(Saved data entries)
◆ ◆ ◆ ◆ ◆

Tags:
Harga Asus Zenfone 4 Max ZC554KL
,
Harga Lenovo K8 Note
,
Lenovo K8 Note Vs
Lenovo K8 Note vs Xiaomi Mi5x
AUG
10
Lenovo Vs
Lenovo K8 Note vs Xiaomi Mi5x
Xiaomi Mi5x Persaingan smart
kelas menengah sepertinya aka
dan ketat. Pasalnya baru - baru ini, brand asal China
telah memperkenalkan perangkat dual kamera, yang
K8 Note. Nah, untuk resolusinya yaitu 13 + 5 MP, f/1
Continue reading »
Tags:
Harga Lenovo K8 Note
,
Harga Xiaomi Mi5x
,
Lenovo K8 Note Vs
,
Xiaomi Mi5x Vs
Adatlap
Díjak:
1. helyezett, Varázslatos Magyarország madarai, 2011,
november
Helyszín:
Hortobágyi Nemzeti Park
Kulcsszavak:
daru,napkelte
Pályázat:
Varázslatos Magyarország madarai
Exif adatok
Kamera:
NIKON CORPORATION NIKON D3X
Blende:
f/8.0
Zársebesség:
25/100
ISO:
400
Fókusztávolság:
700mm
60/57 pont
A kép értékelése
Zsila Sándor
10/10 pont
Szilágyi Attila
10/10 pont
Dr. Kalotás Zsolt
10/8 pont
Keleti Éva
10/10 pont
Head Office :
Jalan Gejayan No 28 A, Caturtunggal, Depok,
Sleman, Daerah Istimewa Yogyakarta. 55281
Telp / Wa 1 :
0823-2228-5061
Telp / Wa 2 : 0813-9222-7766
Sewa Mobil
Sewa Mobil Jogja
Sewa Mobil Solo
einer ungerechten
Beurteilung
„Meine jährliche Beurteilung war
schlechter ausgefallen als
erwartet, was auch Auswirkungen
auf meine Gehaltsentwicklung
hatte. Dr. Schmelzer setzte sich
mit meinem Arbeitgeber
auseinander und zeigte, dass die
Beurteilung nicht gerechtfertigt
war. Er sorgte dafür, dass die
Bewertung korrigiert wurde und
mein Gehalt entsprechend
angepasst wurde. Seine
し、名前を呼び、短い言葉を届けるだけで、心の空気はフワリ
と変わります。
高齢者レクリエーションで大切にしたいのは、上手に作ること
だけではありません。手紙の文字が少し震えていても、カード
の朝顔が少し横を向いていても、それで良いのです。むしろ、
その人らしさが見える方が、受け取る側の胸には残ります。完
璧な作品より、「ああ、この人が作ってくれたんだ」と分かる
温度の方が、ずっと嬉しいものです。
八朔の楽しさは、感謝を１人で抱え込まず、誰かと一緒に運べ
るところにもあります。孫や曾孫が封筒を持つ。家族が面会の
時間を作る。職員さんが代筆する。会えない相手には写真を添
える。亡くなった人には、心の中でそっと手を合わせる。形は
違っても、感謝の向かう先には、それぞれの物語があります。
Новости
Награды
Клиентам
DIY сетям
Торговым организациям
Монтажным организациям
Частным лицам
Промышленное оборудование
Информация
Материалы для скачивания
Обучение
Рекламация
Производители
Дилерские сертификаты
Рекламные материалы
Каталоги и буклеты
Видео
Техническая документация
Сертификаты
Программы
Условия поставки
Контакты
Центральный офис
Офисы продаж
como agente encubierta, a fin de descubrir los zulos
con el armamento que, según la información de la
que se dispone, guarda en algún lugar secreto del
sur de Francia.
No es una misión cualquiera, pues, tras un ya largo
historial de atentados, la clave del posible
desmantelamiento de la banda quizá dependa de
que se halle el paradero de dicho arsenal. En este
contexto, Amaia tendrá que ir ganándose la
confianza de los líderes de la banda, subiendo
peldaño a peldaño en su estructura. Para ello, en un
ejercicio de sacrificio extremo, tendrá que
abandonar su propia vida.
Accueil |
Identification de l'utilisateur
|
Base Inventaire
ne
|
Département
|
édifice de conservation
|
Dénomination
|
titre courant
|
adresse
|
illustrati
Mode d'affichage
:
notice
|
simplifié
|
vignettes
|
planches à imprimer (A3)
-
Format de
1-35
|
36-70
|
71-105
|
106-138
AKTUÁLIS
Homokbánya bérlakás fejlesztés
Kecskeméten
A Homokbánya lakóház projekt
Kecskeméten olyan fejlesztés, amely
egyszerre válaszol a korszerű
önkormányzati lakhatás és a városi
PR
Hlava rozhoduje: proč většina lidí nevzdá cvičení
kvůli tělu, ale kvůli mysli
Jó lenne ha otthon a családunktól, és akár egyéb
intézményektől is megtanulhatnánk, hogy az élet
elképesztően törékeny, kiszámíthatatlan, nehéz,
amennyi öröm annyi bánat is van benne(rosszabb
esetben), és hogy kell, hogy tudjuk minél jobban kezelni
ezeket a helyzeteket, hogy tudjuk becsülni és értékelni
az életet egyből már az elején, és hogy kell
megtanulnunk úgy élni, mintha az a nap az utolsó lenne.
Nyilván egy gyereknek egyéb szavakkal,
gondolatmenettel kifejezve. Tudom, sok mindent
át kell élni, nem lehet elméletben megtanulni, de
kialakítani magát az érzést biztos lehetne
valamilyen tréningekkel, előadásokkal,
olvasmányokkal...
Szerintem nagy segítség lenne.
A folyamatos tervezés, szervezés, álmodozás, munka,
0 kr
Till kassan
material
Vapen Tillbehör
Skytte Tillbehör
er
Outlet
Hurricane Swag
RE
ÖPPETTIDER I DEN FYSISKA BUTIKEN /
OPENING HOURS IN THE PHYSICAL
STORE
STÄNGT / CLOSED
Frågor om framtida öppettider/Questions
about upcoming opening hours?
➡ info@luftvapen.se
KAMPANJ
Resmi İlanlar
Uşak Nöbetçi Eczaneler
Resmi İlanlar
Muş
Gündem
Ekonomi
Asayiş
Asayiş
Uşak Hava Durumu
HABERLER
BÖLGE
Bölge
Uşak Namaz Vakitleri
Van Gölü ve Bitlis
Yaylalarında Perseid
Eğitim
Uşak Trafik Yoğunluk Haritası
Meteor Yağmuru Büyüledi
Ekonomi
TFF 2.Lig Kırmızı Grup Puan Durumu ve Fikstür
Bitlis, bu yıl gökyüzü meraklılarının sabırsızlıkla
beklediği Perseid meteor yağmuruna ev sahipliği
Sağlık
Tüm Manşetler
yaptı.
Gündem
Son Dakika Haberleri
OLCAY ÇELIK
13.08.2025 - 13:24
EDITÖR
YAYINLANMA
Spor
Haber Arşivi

◆ ◆ ◆ ◆ ◆

- **WHAT IS REQUIRED**
Looking at the entries above, work out how many lines contain the word "организациям", then reply with only that figure.

- **YOUR SOLUTION**
2